第46夜 5・5 再び、河原の水切りの少年

5・5 再び、河原の水切りの少年

 

 柾木は、少年と二人連れ立って出かけた。出かけたのは、鯉のぼりではなく、等々力渓谷だった。陳腐な芸術肌の柾木に、五月五日に鯉のぼりを見に行くなんて、通俗なことはできなかった。それで、よく晴れていたから渓谷へ行くなんて、陳腐で安易な悪手を打った。

 連休最後の等々力渓谷は、同じような考えの人々で溢れかえっていた。川べりをコンクリートで固め、その上に遊歩道を整備し、川底までもコンクリートの、夏休みの家族連れで賑わう都立なんとかウォーターパークよろしく、等間隔に石を配置してつくられた「大自然」。それが東京唯一の渓谷の姿だった。おあつらえ向きに用意された森は、「渓谷入口」の看板のすぐ後ろから始まり、「渓谷出口」で律儀に終わっていた。多摩川へ続いている渓谷の水は、看板のすぐ後ろで住宅地を流れるドブ川に姿を変えた。

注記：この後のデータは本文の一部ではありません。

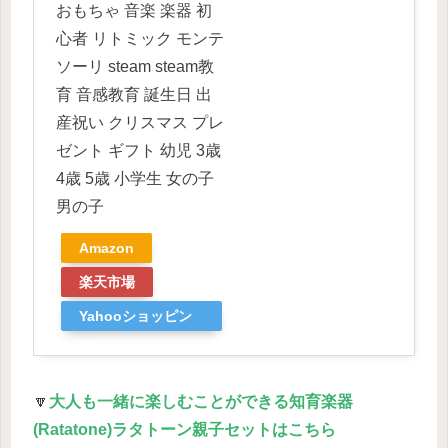
おもちゃ 音楽 楽器 初
心者 リトミック モンテ
ソーリ steam steam教
育 音感教育 誕生日 出
産祝い クリスマス プレ
ゼント ギフト 幼児 3歳
4歳 5歳 小学生 女の子
男の子
Amazon
楽天市場
Yahooショッピン
グ
🔽
大人も一緒に楽しむことができる知育楽器
(Ratatone)ラタトーン親子セットはこちら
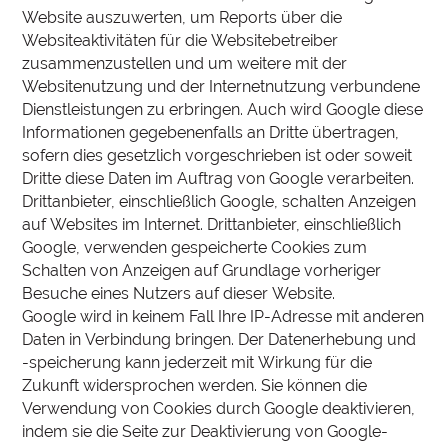
Website auszuwerten, um Reports über die
Websiteaktivitäten für die Websitebetreiber
zusammenzustellen und um weitere mit der
Websitenutzung und der Internetnutzung verbundene
Dienstleistungen zu erbringen. Auch wird Google diese
Informationen gegebenenfalls an Dritte übertragen,
sofern dies gesetzlich vorgeschrieben ist oder soweit
Dritte diese Daten im Auftrag von Google verarbeiten.
Drittanbieter, einschließlich Google, schalten Anzeigen
auf Websites im Internet. Drittanbieter, einschließlich
Google, verwenden gespeicherte Cookies zum
Schalten von Anzeigen auf Grundlage vorheriger
Besuche eines Nutzers auf dieser Website.
Google wird in keinem Fall Ihre IP-Adresse mit anderen
Daten in Verbindung bringen. Der Datenerhebung und
-speicherung kann jederzeit mit Wirkung für die
Zukunft widersprochen werden. Sie können die
Verwendung von Cookies durch Google deaktivieren,
indem sie die Seite zur Deaktivierung von Google-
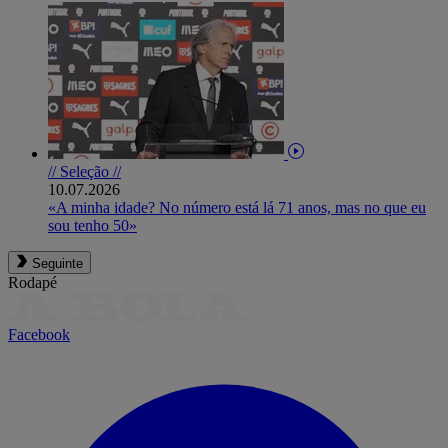
// Seleção //
10.07.2026
«A minha idade? No número está lá 71 anos, mas no que eu
sou tenho 50»
Seguinte
Rodapé
Facebook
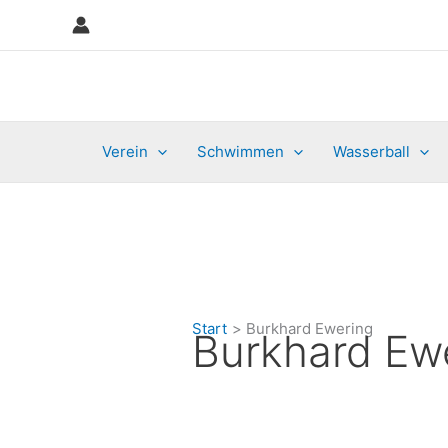
Zum
Suchen
Inhalt
nach:
springen
Verein
Schwimmen
Wasserball
Start
Burkhard Ewering
Burkhard Ew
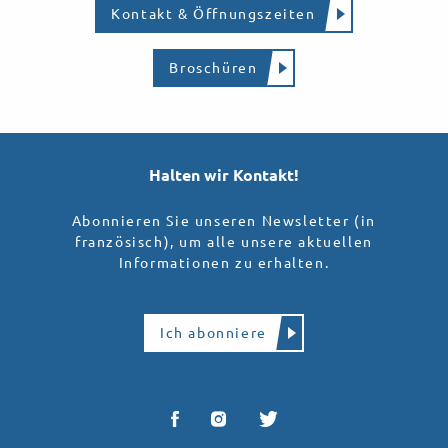
Kontakt & Öffnungszeiten
Broschüren
Halten wir Kontakt!
Abonnieren Sie unseren Newsletter (in
französisch), um alle unsere aktuellen
Informationen zu erhalten.
Ich abonniere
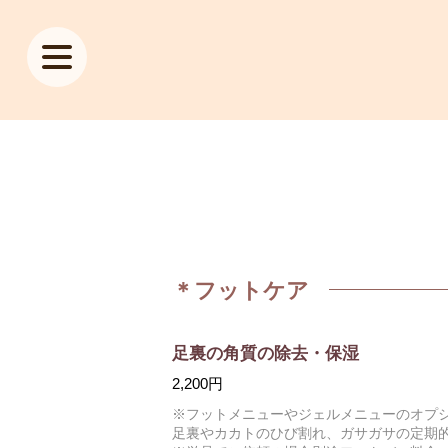
＊フットケア
足裏の角質の除去・保湿
2,200円
※フットメニューやジェルメニューのオプ
足裏やカカトのひび割れ、ガサガサの定期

 柾木はそのあまりに人工的な「渓谷」を、ひたすら毒づきながら歩いた。まったくここは、人間に支配されたもんで、おそろしい自然なんてものはありゃしねえ。ぜんぶ管理された人工じゃねえか。そのくせ、これをみて「大自然すごいね」なんて、まったく東京の人間にはもってこいだ。見栄とコンクリで塗り固めた高級住宅地の上級国民さまには、こんな絵に描いたような観光地がぴったりなんだよ。あいつら自然は好きだけど、舗装されてない道を歩くと死ぬらしいからな。まったくばかげてやがる。ほんと、東京らしいじゃねえか。

 少年は同調して笑っていた。二人は渓谷を後にすると、ドブ川に沿って多摩川へ歩いた。東京にかろうじて残された自然には、人はまばらだった。砂礫地帯の河原へ降りると、二人でしばらく水切りをした。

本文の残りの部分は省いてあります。